On sortant, je me ballade encore dans la ville, qui ne se démarque pas vraiment des autres villes africaines, en dehors d’une architecture un peu différentes et d’un grand nombre de bureau d’entreprises. Je suis alors surpris par la pluie, une des plus forte de mon séjour africain. Je me réfugie alors dans un centre commercial et découvre ce que la rue ne montre pas. Ici se rencontre une partie de la classe moyenne et supérieure, ainsi que les nombreux expatriés de la région. Ceux à qui l’économie profite, en somme. C’est quelque chose d’assez nouveau pour moi, qui ne suis pas particulièrement friand des après-midis au centre commercial. Mais ce passage à le mérite de me montrer ce que je m’attendais à voir en plus grande quantité : un niveau de vie plus élevé de par l’activité économique. Dans cette enceinte qui aurait très bien pu se trouver en Europe où en Amérique, je me rends compte que les ressources peuvent aussi profiter à une partie de la population, infime mais existante.

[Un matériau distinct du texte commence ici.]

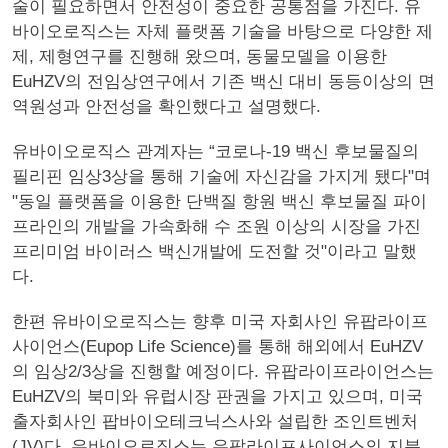
술이 필요하면서 안전성이 중요한 공통점을 가진다. 유
바이오로직스는 자체 플랫폼 기술을 바탕으로 다양한 제
제, 제형연구를 진행해 왔으며, 동물모델을 이용한
EuHZV의 전임상연구에서 기존 백신 대비 동등이상의 면
역원성과 안전성을 확인했다고 설명했다.
유바이오로직스 관계자는 “코로나-19 백신 후보물질의
필리핀 임상3상을 통해 기술에 자신감을 가지게 됐다"며
"동일 플랫폼을 이용한 단백질 항원 백신 후보물질 파이
프라인의 개발을 가속화해 수 조원 이상의 시장을 가진
프리미엄 바이러스 백신개발에 도전할 것"이라고 말했
다.
한편 유바이오로직스는 향후 미국 자회사인 유팝라이프
사이언스(Eupop Life Science)를 통해 해외에서 EuHZV
의 임상2/3상을 진행할 예정이다. 유팝라이프라이언스는
EuHZV의 북미와 유럽시장 판권을 가지고 있으며, 미국
출자회사인 팝바이오테크닉스사와 설립한 조인트벤처
(JV)다. 유바이오로직스는 유팝라이프사이언스의 지분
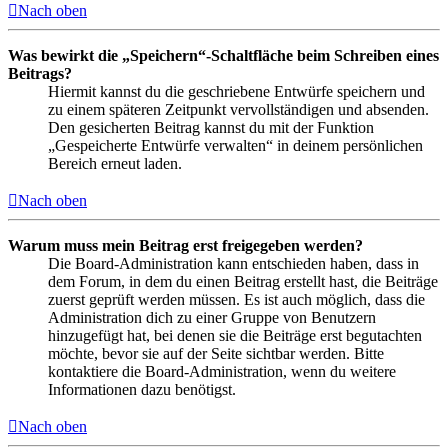
Nach oben
Was bewirkt die „Speichern“-Schaltfläche beim Schreiben eines
Beitrags?
Hiermit kannst du die geschriebene Entwürfe speichern und
zu einem späteren Zeitpunkt vervollständigen und absenden.
Den gesicherten Beitrag kannst du mit der Funktion
„Gespeicherte Entwürfe verwalten“ in deinem persönlichen
Bereich erneut laden.
Nach oben
Warum muss mein Beitrag erst freigegeben werden?
Die Board-Administration kann entschieden haben, dass in
dem Forum, in dem du einen Beitrag erstellt hast, die Beiträge
zuerst geprüft werden müssen. Es ist auch möglich, dass die
Administration dich zu einer Gruppe von Benutzern
hinzugefügt hat, bei denen sie die Beiträge erst begutachten
möchte, bevor sie auf der Seite sichtbar werden. Bitte
kontaktiere die Board-Administration, wenn du weitere
Informationen dazu benötigst.
Nach oben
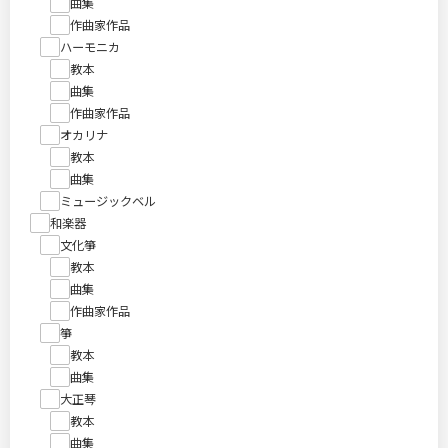
曲集
作曲家作品
ハーモニカ
教本
曲集
作曲家作品
オカリナ
教本
曲集
ミュージックベル
和楽器
文化箏
教本
曲集
作曲家作品
箏
教本
曲集
大正琴
教本
曲集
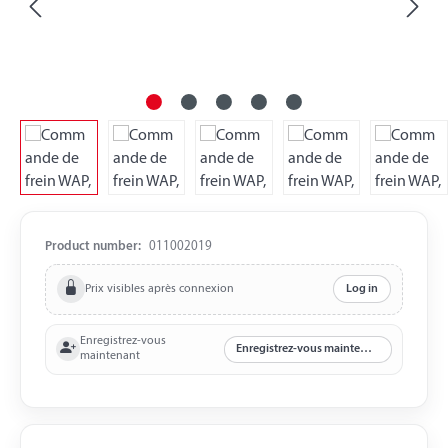
Product number:
011002019
Prix visibles après connexion
Log in
Enregistrez-vous
Enregistrez-vous maintenant
maintenant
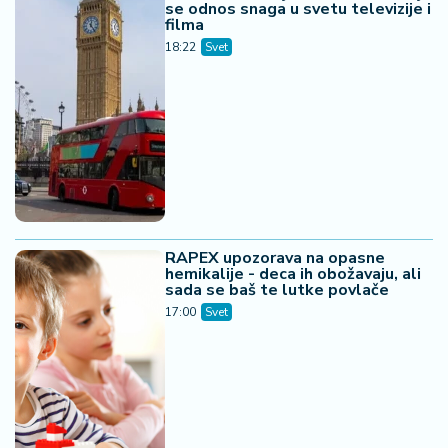
se odnos snaga u svetu televizije i
filma
18:22
Svet
RAPEX upozorava na opasne
hemikalije - deca ih obožavaju, ali
sada se baš te lutke povlače
17:00
Svet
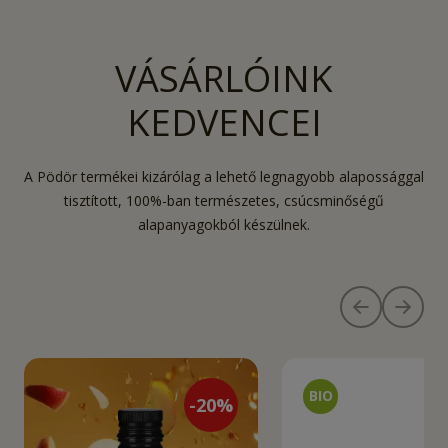
VÁSÁRLÓINK
KEDVENCEI
A Pödör termékei kizárólag a lehető legnagyobb alapossággal
tisztított, 100%-ban természetes, csúcsminőségű
alapanyagokból készülnek.
-
20
%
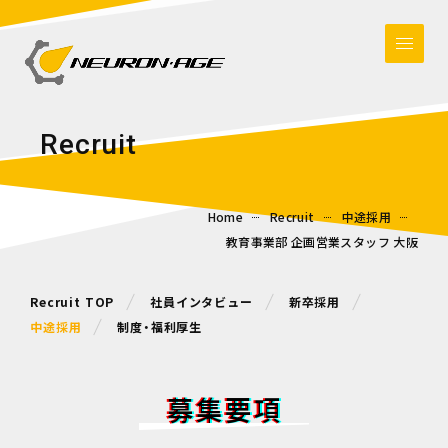
R
e
c
r
u
i
t
Home
Recruit
中途採用
教育事業部 企画営業スタッフ 大阪
Recruit TOP
社員インタビュー
新卒採用
中途採用
制度・福利厚生
募集要項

Mais lorsque j’en sors pour aller à mon hôtel, je retombe dans la banlieue détrempée par la pluie, coulante de crasse et de déchets. Ces gens sont ceux des campagnes, qui ne savent pas lire ou écrire. Ceux qui sont venus ici dans l’espoir d’atteindre ce que je viens d’observer, en travaillant dans une mine pour un salaire de misère. La Chine, par exemple, importe ces conditions de travail : revenu à la journée, horaires horriblement longs. Emile Zola ne serait pas en manque de matière ici, si il avait la volonté d’écrire la suite d’un de ces plus important roman. Le géant asiatique exploite les ressources et la main d’œuvre.Alors je vois que même si certains vivent plus que correctement du cuivre, la majorité doit toujours se serrer la ceinture.